Freispruch nach Wehrhahn-Anschlag: „dürftige Beweislage“

Düsseldorf (dpa/lnw) - Der Bombenanschlag auf eine Gruppe von Sprachschülern am Düsseldorfer S-Bahnhof Wehrhahn vor 18 Jahren bleibt ungesühnt: Das Landgericht hat einen angeklagten 52-Jährigen am Dienstag vom Vorwurf des versuchten Mordes aus Fremdenhass in zwölf Fällen freigesprochen.

Freispruch nach Wehrhahn-Anschlag: „dürftige Beweislage“
Foto: dpa

Die Beweislage sei zu dürftig gewesen, in den Zeugenaussagen habe es Ungereimtheiten gegeben, sagte der Vorsitzende Richter Rainer Drees.

Die selbstgebaute und mit TNT gefüllte Rohrbombe hatte am 27. Juli 2000 ein Blutbad angerichtet. Bei dem Bombenanschlag waren zehn Menschen aus einer zwölfköpfigen Gruppe verletzt worden, einige von ihnen lebensgefährlich. Ein ungeborenes Baby starb im Mutterleib. Bei den Opfern handelt es sich um Zuwanderer aus Osteuropa, viele von ihnen sind Juden.

Die Verteidigung hatte Freispruch gefordert für den Angeklagten, der Kontakte zur rechten Szene hatte und über ein Jahr in Untersuchungshaft saß. „Die Beweisaufnahme hat den Nachweis für seine Täterschaft nicht erbracht“, hatte sie betont. Der Angeklagte sei von völlig unglaubwürdigen Zeugen belastet worden. Es gebe keine Spuren von ihm am Tatort.

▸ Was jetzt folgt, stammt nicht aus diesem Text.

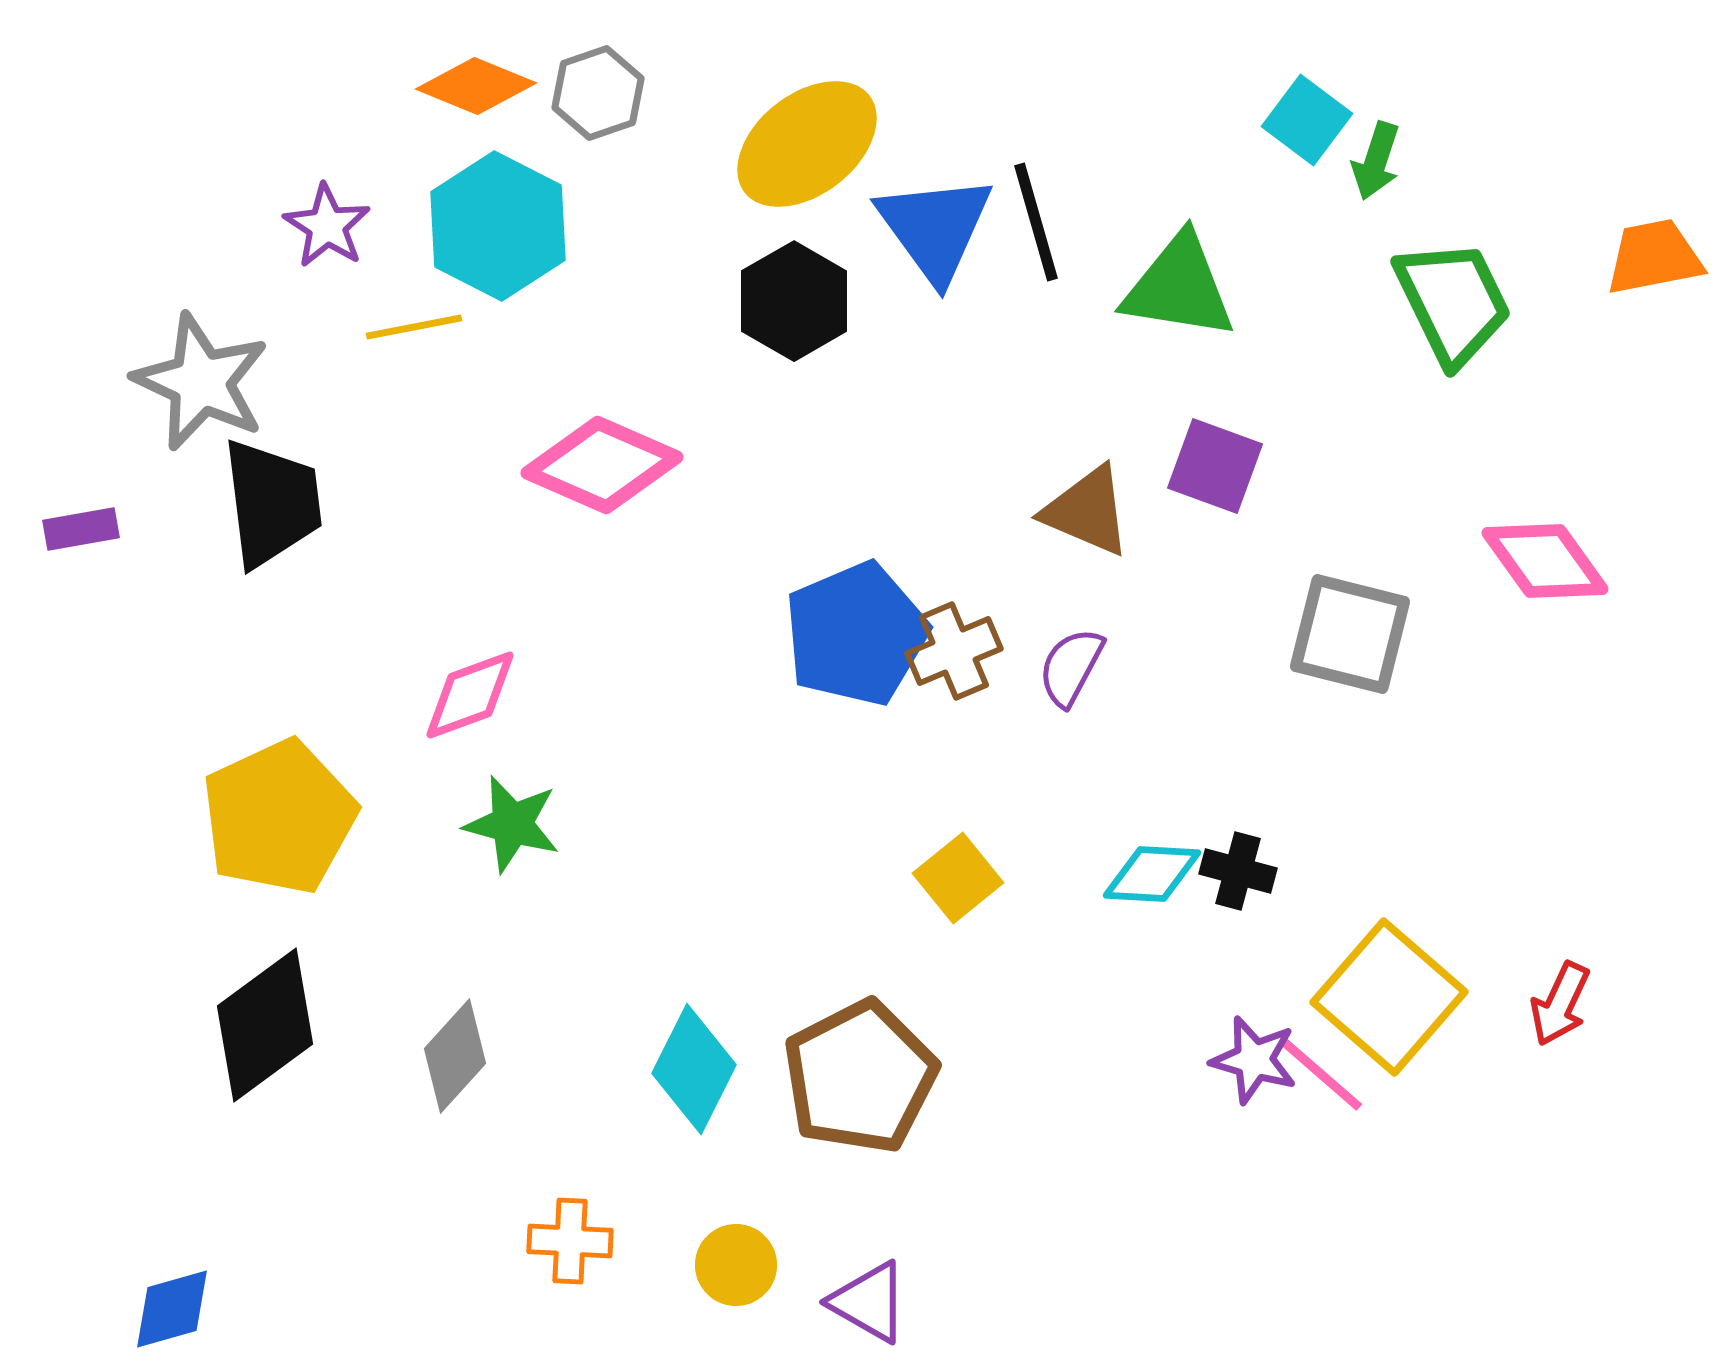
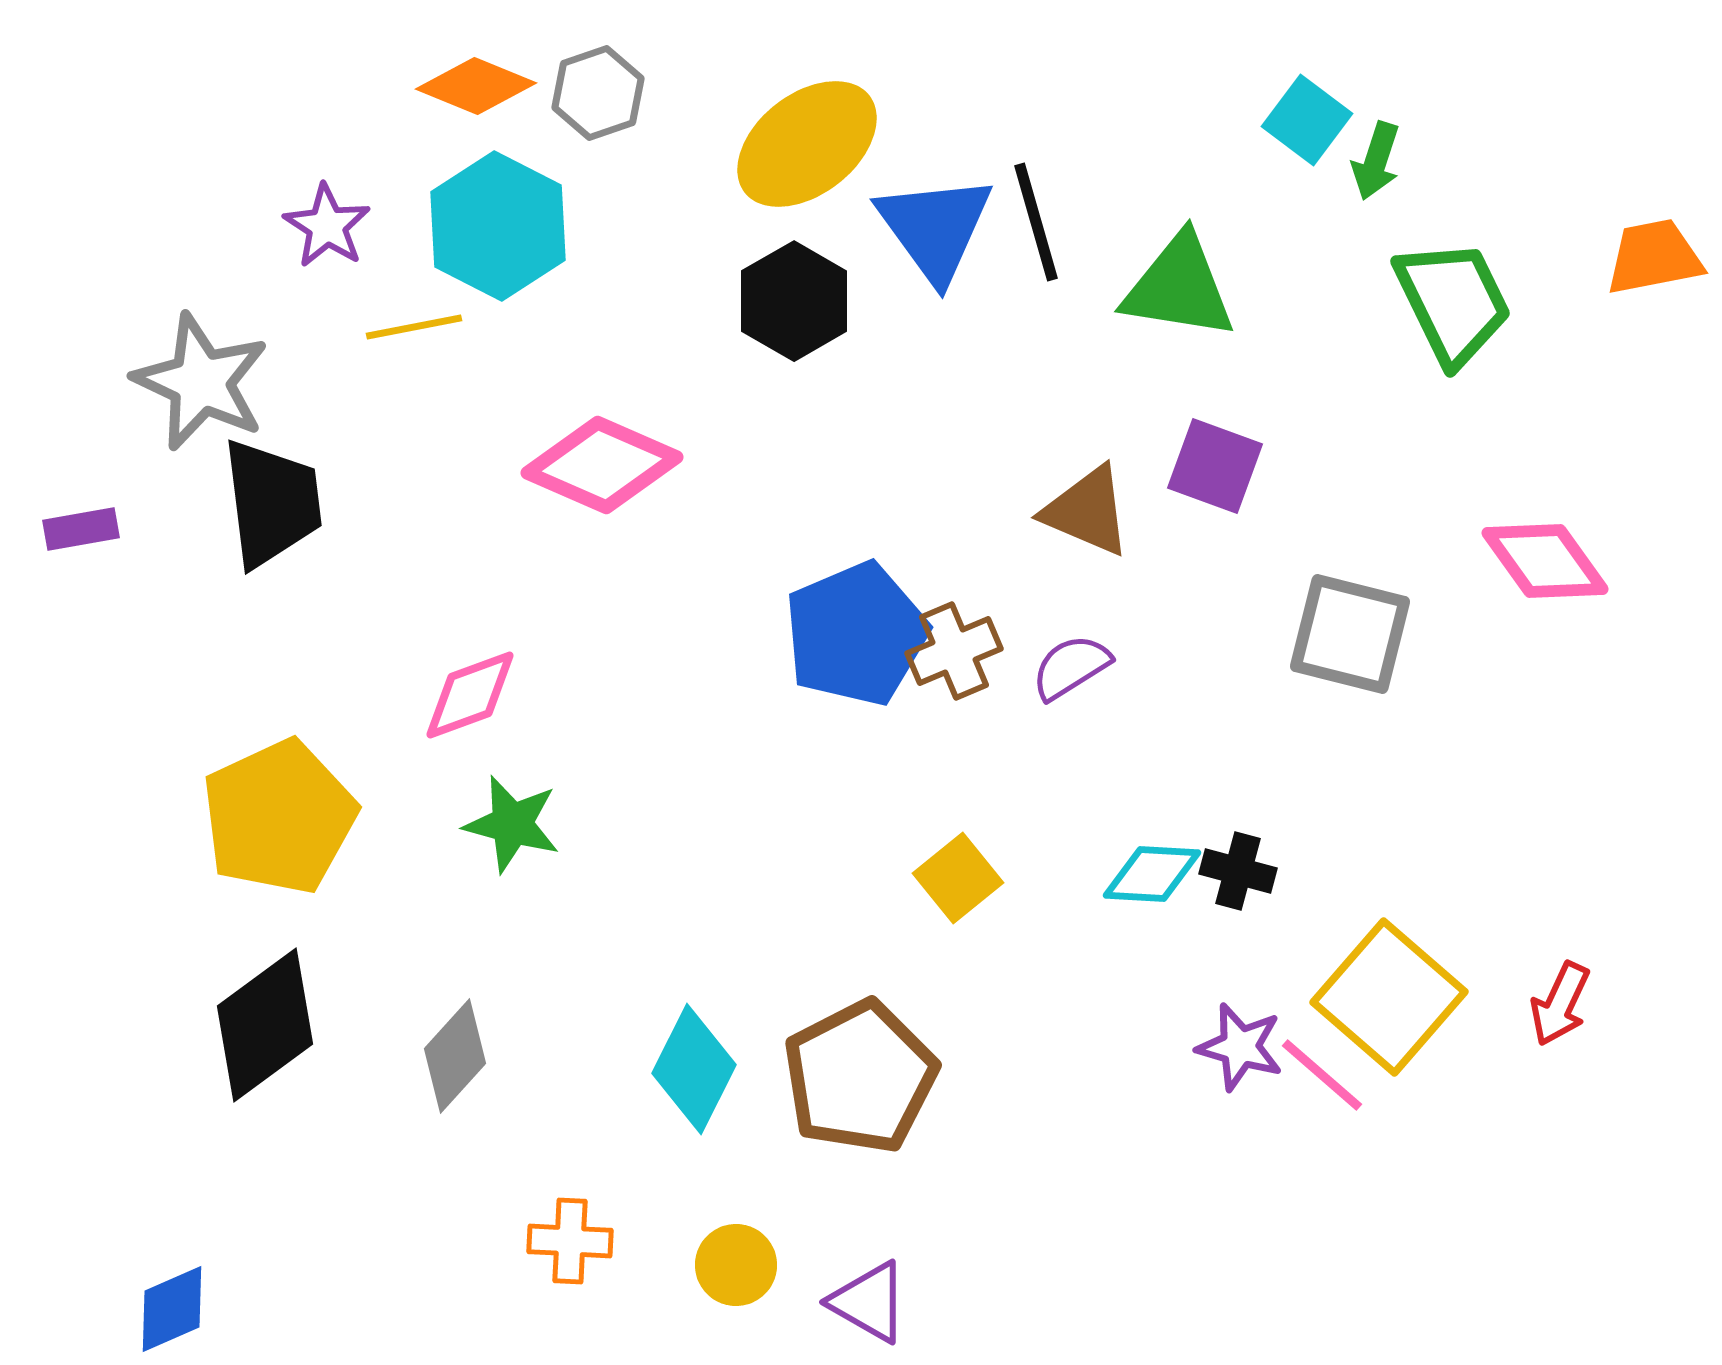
purple semicircle at (1071, 667): rotated 30 degrees clockwise
purple star at (1254, 1060): moved 14 px left, 13 px up
blue diamond at (172, 1309): rotated 8 degrees counterclockwise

Dagegen hatte die Staatsanwaltschaft auf lebenslange Haft plädiert. Der Angeklagte sei durch eine lange Reihe von Indizien überführt und zweifellos der Täter, hatte sie in ihrem Plädoyer gesagt.

Unisono hatten sich die Vertreter der Nebenkläger angeschlossen und den Angeklagten als überführt bezeichnet: Er habe sich in mitgeschnittenen Telefonaten mehrfach verraten. Das Gesamtbild sei eindeutig und beseitige jeden Zweifel. Die Kammer sei im Begriff, „den schwersten Justizfehler in der Geschichte Düsseldorfs zu begehen“, hatte Nebenklage-Vertreter Juri Rogner noch gewarnt.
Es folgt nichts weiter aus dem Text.